I came to William Gibson in the late 90s, with cyberpunk well-established (even erring on old hat) and cyberspace in vogue to describe the early fumblings of the web. Neuromancer wasn’t on such a cutting edge as it must have been ten years before and didn’t quite connect as it might have done, but I loved the Bridge books and come 2003 there was a new release, Pattern Recognition. The blurb didn’t sound promising; set in the present, no nanotechnology or all-powerful Artificial Intelligences? Something about brands and fashion? Oh dear, no, not my sort of thing at all. A 2007 sequel in the same world, Spook Country, had more overt espionage elements; that was more my sort of thing, and I was sure the last of the series, 2010s Zero History was equally strong.
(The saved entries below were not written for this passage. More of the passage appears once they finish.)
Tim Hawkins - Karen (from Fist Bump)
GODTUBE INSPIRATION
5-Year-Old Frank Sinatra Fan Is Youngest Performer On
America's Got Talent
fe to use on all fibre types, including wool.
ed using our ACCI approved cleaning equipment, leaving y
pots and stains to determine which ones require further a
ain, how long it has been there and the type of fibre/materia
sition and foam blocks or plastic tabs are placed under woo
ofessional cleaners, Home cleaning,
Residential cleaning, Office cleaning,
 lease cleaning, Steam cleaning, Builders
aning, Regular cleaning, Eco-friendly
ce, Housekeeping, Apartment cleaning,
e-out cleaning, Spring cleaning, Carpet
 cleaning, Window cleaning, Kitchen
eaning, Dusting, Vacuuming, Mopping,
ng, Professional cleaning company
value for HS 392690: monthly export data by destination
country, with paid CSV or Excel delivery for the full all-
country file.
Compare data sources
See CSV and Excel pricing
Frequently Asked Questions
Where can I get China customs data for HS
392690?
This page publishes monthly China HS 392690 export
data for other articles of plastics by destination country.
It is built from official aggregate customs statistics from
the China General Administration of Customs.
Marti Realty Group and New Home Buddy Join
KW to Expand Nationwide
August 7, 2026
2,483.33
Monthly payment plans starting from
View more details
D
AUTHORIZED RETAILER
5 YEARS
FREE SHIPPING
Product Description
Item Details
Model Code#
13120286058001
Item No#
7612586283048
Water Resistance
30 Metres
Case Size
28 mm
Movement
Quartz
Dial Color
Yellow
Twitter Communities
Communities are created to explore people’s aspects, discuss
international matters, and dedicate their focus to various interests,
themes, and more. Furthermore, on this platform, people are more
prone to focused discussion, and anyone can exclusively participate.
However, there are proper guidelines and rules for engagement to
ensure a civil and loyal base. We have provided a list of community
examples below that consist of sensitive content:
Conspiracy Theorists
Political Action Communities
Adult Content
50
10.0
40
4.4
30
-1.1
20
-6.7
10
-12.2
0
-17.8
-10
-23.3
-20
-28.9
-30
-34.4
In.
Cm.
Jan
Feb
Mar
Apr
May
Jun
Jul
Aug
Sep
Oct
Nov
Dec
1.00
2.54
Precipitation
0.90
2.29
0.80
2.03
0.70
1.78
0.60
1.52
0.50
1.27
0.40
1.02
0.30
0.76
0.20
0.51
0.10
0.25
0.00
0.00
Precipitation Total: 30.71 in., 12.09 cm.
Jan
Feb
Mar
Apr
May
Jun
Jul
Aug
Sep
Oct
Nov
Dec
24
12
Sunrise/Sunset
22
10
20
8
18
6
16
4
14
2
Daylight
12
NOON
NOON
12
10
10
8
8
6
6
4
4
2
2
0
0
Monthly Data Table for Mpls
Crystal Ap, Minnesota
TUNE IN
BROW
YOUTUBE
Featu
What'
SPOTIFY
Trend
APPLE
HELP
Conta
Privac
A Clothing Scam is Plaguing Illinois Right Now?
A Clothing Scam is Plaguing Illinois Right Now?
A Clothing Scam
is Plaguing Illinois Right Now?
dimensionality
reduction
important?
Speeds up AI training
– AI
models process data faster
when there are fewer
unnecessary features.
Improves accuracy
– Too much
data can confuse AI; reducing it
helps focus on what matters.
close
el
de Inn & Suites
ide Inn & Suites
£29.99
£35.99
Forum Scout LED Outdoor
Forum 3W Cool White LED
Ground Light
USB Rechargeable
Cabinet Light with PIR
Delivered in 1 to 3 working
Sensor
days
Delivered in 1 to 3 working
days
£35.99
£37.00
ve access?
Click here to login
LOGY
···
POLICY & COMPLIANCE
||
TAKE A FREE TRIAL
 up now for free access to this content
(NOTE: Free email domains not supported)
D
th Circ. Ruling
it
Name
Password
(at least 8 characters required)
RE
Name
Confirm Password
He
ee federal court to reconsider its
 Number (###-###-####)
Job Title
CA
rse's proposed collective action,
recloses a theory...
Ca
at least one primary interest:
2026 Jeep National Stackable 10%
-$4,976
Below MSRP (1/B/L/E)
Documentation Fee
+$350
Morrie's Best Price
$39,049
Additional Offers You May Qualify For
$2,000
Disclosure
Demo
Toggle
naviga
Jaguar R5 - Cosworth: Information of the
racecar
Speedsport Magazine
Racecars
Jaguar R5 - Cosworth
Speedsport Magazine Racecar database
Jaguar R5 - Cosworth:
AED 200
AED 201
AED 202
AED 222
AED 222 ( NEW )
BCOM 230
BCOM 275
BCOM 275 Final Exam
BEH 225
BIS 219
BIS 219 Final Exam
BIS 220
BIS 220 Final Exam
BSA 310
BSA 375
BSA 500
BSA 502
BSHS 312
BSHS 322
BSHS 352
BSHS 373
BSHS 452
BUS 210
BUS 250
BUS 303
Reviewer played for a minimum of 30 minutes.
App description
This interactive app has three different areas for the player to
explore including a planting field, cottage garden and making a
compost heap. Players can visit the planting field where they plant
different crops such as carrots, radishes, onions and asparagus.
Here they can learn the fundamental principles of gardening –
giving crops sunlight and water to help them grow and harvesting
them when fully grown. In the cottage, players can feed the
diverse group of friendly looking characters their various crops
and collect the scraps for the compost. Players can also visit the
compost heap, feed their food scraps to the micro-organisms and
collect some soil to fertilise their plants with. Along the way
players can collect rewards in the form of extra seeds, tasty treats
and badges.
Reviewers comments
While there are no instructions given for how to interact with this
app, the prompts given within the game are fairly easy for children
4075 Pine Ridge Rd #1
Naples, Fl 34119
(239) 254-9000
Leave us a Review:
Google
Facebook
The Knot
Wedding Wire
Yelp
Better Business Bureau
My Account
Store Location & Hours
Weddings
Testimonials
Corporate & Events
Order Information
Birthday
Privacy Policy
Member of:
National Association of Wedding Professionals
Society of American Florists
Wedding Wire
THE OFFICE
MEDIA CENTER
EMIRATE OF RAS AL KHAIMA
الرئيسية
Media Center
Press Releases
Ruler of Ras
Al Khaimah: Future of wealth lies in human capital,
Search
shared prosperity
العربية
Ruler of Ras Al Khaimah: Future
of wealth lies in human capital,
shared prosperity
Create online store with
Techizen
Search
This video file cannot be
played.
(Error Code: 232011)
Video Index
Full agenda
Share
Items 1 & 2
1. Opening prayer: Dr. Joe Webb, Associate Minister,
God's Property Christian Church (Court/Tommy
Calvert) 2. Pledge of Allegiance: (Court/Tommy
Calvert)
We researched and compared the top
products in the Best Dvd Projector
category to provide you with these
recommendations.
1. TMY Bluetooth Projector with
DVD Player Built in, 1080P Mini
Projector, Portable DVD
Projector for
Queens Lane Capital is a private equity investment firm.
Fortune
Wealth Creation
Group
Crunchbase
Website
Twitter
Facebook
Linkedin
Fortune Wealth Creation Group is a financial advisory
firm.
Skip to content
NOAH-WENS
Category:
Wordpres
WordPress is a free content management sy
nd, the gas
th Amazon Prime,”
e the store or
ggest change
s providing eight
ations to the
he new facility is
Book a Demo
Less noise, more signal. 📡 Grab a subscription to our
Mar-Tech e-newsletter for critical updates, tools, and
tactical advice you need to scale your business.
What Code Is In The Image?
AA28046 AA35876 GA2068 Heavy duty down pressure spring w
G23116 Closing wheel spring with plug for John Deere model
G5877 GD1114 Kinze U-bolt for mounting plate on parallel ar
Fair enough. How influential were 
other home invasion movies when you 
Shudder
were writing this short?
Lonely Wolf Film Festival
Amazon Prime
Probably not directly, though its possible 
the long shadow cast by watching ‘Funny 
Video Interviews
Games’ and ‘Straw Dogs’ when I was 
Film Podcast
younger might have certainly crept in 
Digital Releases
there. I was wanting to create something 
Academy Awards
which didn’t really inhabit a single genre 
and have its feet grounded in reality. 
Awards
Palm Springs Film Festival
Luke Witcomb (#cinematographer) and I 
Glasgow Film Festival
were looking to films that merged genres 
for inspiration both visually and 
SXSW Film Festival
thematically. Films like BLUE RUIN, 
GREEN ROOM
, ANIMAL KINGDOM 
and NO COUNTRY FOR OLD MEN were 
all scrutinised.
I hadn’t thought much about Gibson until The Peripheral arrived on Amazon video. It’s incredibly well done, a strong cast hooking you into the story and strong production values to bring the near and not-quite-so-near future to screen convincingly. The book had flown under my radar when it first came out, and after a couple of episodes of the series I debated reading along. I decided to wait, and instead re-read some of his earlier works, building up to the book of The Peripheral after finishing the series. I don’t get as much reading done as I’d really like these days, so going right back to Neuromancer was a bit much; I had half an idea I’d read Pattern Recognition after enjoying its follow-ups (commenters here had recommended it when I posted about Spook Country) but couldn’t remember any details if I had, so that seemed like a good starting point. I’d work back through the Blue Ant books.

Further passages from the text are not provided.